A bill that largely spares Tennessee corporations from an increase in state business taxes otherwise triggered by President Donald Trump’s 2017 federal tax overhaul is on its way to Gov. Bill Haslam for his signature, reports the Times Free Press.

According to a legislative fiscal note, enactment of the bill (SB2119, as amended) means the state will be giving up potential $112 million in foregone state corporate excise tax revenue over a period of several years beginning in fiscal year 2020-2021. And businesses, of course, will be spared paying that much in added taxes.
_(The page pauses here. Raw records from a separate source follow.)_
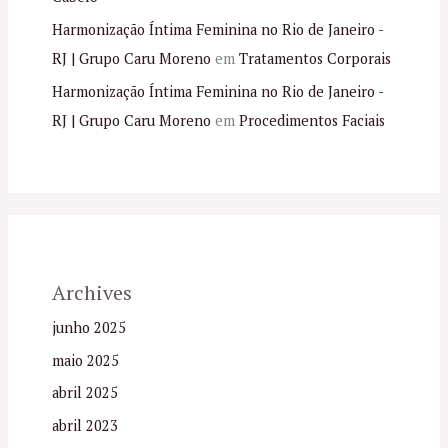
Harmonização Íntima Feminina no Rio de Janeiro -
RJ | Grupo Caru Moreno
em
Tratamentos Corporais
Harmonização Íntima Feminina no Rio de Janeiro -
RJ | Grupo Caru Moreno
em
Procedimentos Faciais
Archives
junho 2025
maio 2025
abril 2025
abril 2023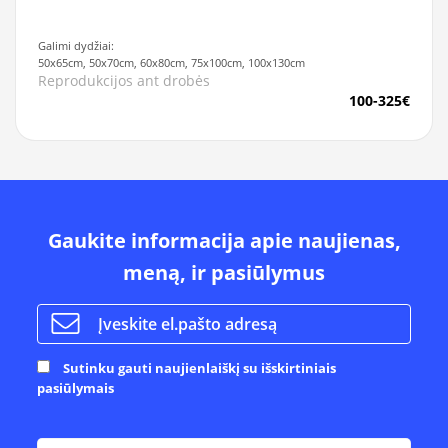
Galimi dydžiai:
50x65cm, 50x70cm, 60x80cm, 75x100cm, 100x130cm
Reprodukcijos ant drobės
100-325€
Gaukite informacija apie naujienas,
meną, ir pasiūlymus
Sutinku gauti naujienlaiškį su išskirtiniais
pasiūlymais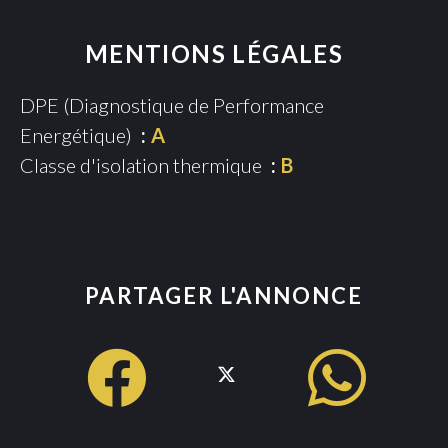
MENTIONS LÉGALES
DPE (Diagnostique de Performance
Energétique)
A
Classe d'isolation thermique
B
PARTAGER L'ANNONCE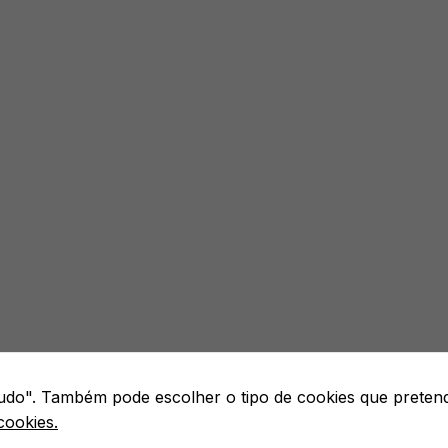
 tudo". Também pode escolher o tipo de cookies que preten
cookies.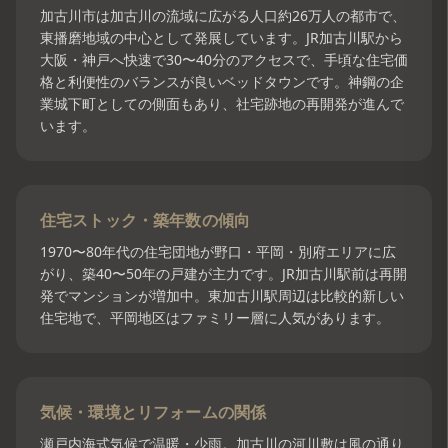
加古川市は加古川の流域に広がる人口約26万人の都市で、
東播磨地域の中心として発展しています。JR加古川駅から
大阪・神戸へ快速で30〜40分のアクセスで、手頃な住宅価
格と利便性のバランスが良いベッドタウンです。神鋼の企
業城下町としての側面もあり、社宅跡地の再開発が進んで
います。
住宅ストック・築年数の傾向
1970〜80年代の住宅団地が野口・平岡・別府エリアに広
がり、築40〜50年の戸建が主力です。JR加古川駅前は再開
発でマンションが増加中。東加古川駅周辺は比較的新しい
住宅地で、平岡地区はファミリー層に人気があります。
気候・環境とリフォームの関係
瀬戸内海式気候で温暖・少雨。加古川の河川敷は風の通り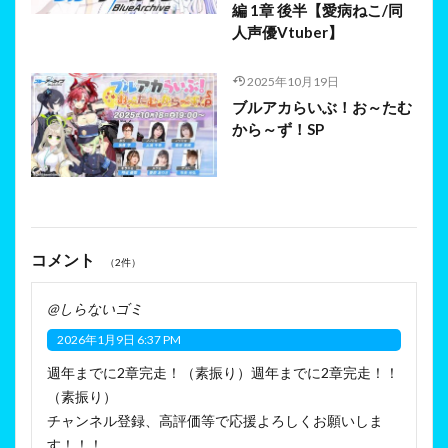
編 1章 後半【愛病ねこ/同
人声優Vtuber】
2025年10月19日
ブルアカらいぶ！お～たむ
から～ず！SP
コメント
（2件）
@しらないゴミ
2026年1月9日 6:37 PM
週年までに2章完走！（素振り）週年までに2章完走！！
（素振り）
チャンネル登録、高評価等で応援よろしくお願いしま
す！！！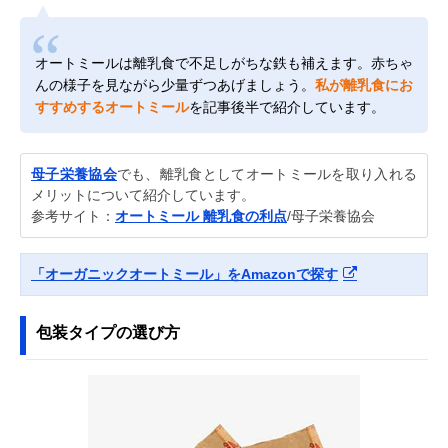
オートミールは離乳食で不足しがちな鉄も補えます。赤ちゃ
んの様子を見ながら少量ずつあげましょう。
私が離乳食にお
すすめするオートミール
を記事後半で紹介しています。
母子栄養協会
でも、離乳食としてオートミールを取り入れる
メリットについて紹介しています。
参考サイト：
オートミール 離乳食の利点
/母子栄養協会
「オーガニックオートミール」をAmazonで探す
包装タイプの選び方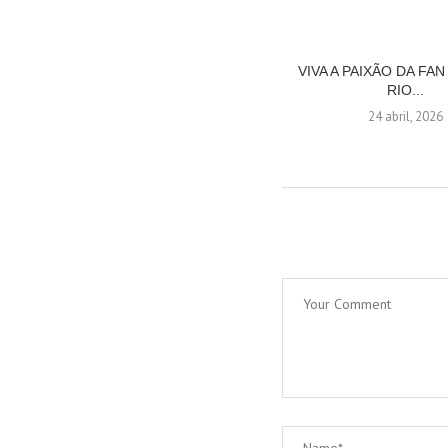
VIVA A PAIXÃO DA FA
RIO...
24 abril, 2026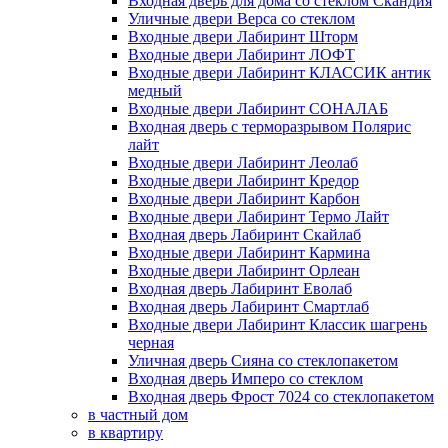
Входная дверь для дома со стеклом Скандия
Уличные двери Верса со стеклом
Входные двери Лабиринт Шторм
Входные двери Лабиринт ЛОФТ
Входные двери Лабиринт КЛАССИК антик
медный
Входные двери Лабиринт СОНАЛАБ
Входная дверь с терморазрывом Полярис
лайт
Входные двери Лабиринт Леолаб
Входные двери Лабиринт Кредор
Входные двери Лабиринт Карбон
Входные двери Лабиринт Термо Лайт
Входная дверь Лабиринт Скайлаб
Входные двери Лабиринт Кармина
Входные двери Лабиринт Орлеан
Входная дверь Лабиринт Еволаб
Входная дверь Лабиринт Смартлаб
Входные двери Лабиринт Классик шагрень
черная
Уличная дверь Сияна со стеклопакетом
Входная дверь Имперо со стеклом
Входная дверь Фрост 7024 со стеклопакетом
в частный дом
в квартиру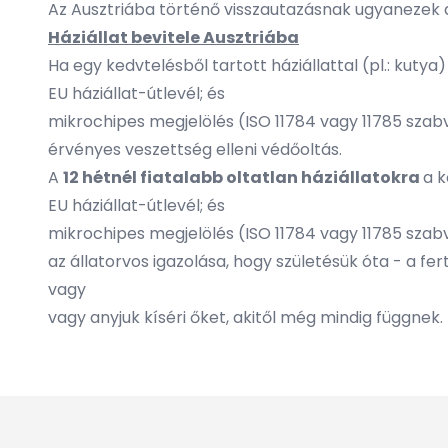
Az Ausztriába történő visszautazásnak ugyanezek a 
Háziállat bevitele Ausztriába
Ha egy kedvtelésből tartott háziállattal (pl.: kuty
EU háziállat-útlevél; és
mikrochipes megjelölés (ISO 11784 vagy 11785 szab
érvényes veszettség elleni védőoltás.
A
12 hétnél fiatalabb oltatlan háziállatokra
a k
EU háziállat-útlevél; és
mikrochipes megjelölés (ISO 11784 vagy 11785 szab
az állatorvos igazolása, hogy születésük óta - a fer
vagy
vagy anyjuk kíséri őket, akitől még mindig függnek.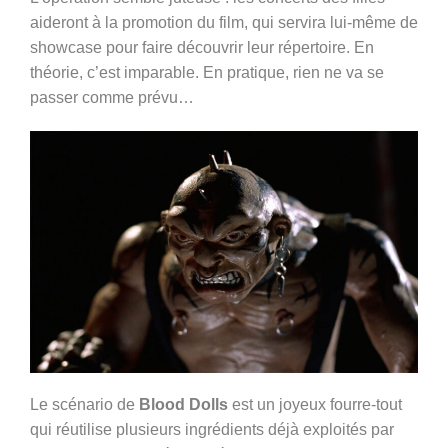
aideront à la promotion du film, qui servira lui-même de
showcase pour faire découvrir leur répertoire. En
théorie, c’est imparable. En pratique, rien ne va se
passer comme prévu…
Le scénario de
Blood Dolls
est un joyeux fourre-tout
qui réutilise plusieurs ingrédients déjà exploités par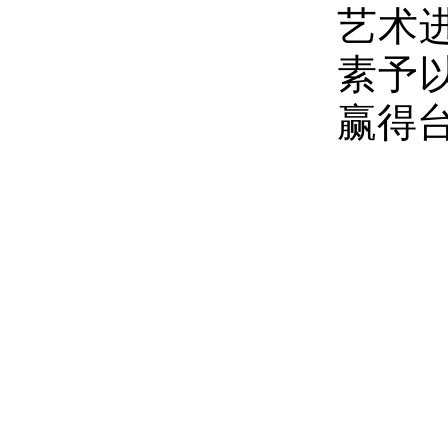
艺术
素予
赢得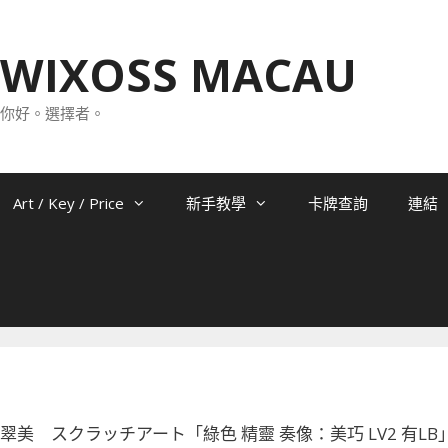
WIXOSS MACAU
你好。選擇者。
Art / Key / Price
新手教學
卡牌查詢
連結
-074 翠美 スクラッチアート「綠色 精靈 奏像：美巧 LV2 有LB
The measure, which started out as a caption bill and was amended earlier this month, was sponsored by Sen. John Stevens (R-Huntington) and Rep. Gerald McCormick (R-Chattanooga) and actively pushed by the Tennessee Chamber of Commerce and Industry along with other business lobbies.

Under current state law, the deductions allowed on some state levies track those established in federal law. The federal tax overhaul approved by Congress earlier year, while lowering corporate taxes overall, included elimination of some deductions now authorized. The bill was depicted as “decoupling” state tax deductions from the federal law so Tennessee companies can continue to use the deductions.
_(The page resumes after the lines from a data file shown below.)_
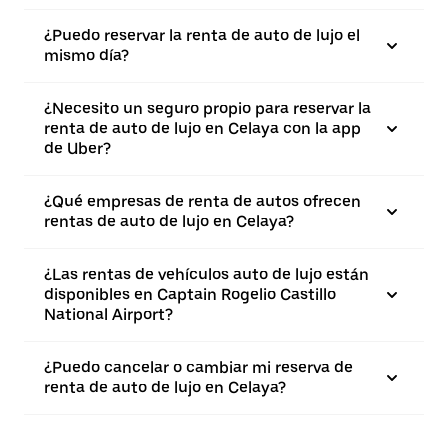
¿Puedo reservar la renta de auto de lujo el
mismo día?
¿Necesito un seguro propio para reservar la
renta de auto de lujo en Celaya con la app
de Uber?
¿Qué empresas de renta de autos ofrecen
rentas de auto de lujo en Celaya?
¿Las rentas de vehículos auto de lujo están
disponibles en Captain Rogelio Castillo
National Airport?
¿Puedo cancelar o cambiar mi reserva de
renta de auto de lujo en Celaya?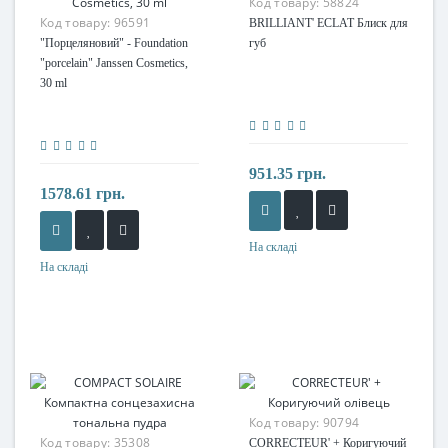
Код товару:
58824
Код товару:
96591
BRILLIANT' ECLAT Блиск для
"Порцеляновий" - Foundation
губ
"porcelain" Janssen Cosmetics,
30 ml
951.35 грн.
1578.61 грн.
На складі
На складі
Код товару:
90794
Код товару:
35308
CORRECTEUR' + Коригуючий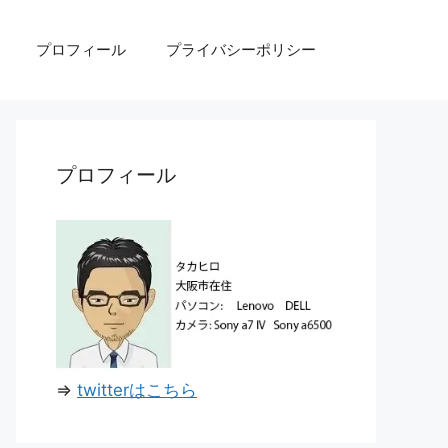
プロフィール
プライバシーポリシー
プロフィール
⇒
twitterはこちら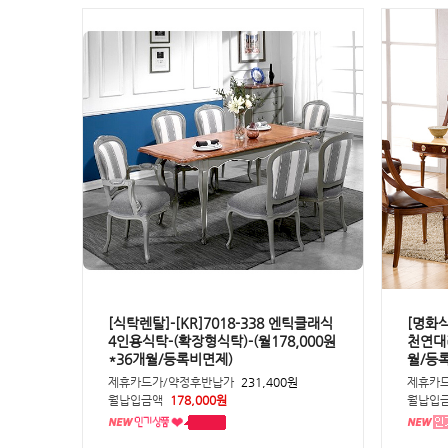
[식탁렌탈]-[KR]7018-338 엔틱클래식
[명화식
4인용식탁-(확장형식탁)-(월178,000원
천연대리
*36개월/등록비면제)
월/등
제휴카드가/약정후반납가
231,400원
제휴카
월납입금액
178,000원
월납입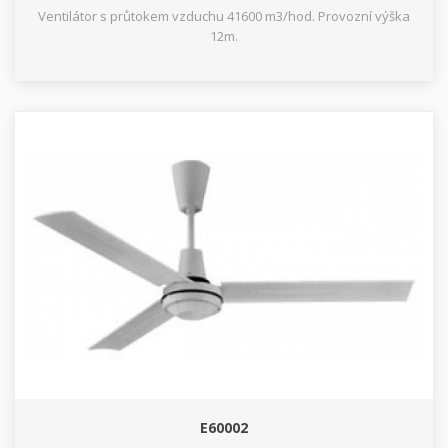
Ventilátor s průtokem vzduchu 41600 m3/hod. Provozní výška
12m.
E60002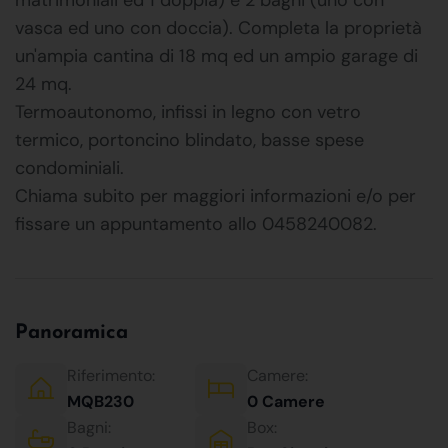
vasca ed uno con doccia). Completa la proprietà
un'ampia cantina di 18 mq ed un ampio garage di
24 mq.
Termoautonomo, infissi in legno con vetro
termico, portoncino blindato, basse spese
condominiali.
Chiama subito per maggiori informazioni e/o per
fissare un appuntamento allo 0458240082.
Panoramica
Riferimento:
Camere:
MQB230
0 Camere
Bagni:
Box: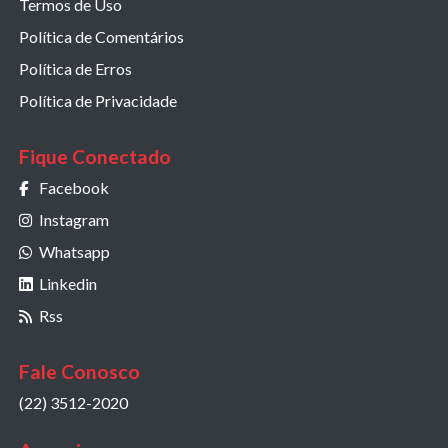
Termos de Uso
Política de Comentários
Política de Erros
Política de Privacidade
Fique Conectado
Facebook
Instagram
Whatsapp
Linkedin
Rss
Fale Conosco
(22) 3512-2020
The legislation is among dozens of bills passed in the waning hours of the 110th General Assembly before state lawmakers wrapped up their work late Wednesday night.

The Tennessee Journal recently quoted Lee Grubbs, HCA Healthcare’s chief tax officer, warning that without decoupling it would result in “one of the largest tax increases that we’ve had in the history of the state on businesses.”

The state normally would match the new federal 30 percent limit on net interest deduction when corporations borrow money for expansions or inventory. Moreover, there were fears the current tax-exempt status of grants from the state Department of Economic and Community Development could disappear.

McCormick, the House Finance Subcommittee chairman, explained on the House floor Wednesday that the federal provisions would show companies are “making more money” while actually “not doing more business.”

That would “automatically have the state have a windfall or a tax increase,” said McCormick, warning that unless Tennessee acted it could result in fewer business expansions here and make the state less attractive to companies looking at coming to the state.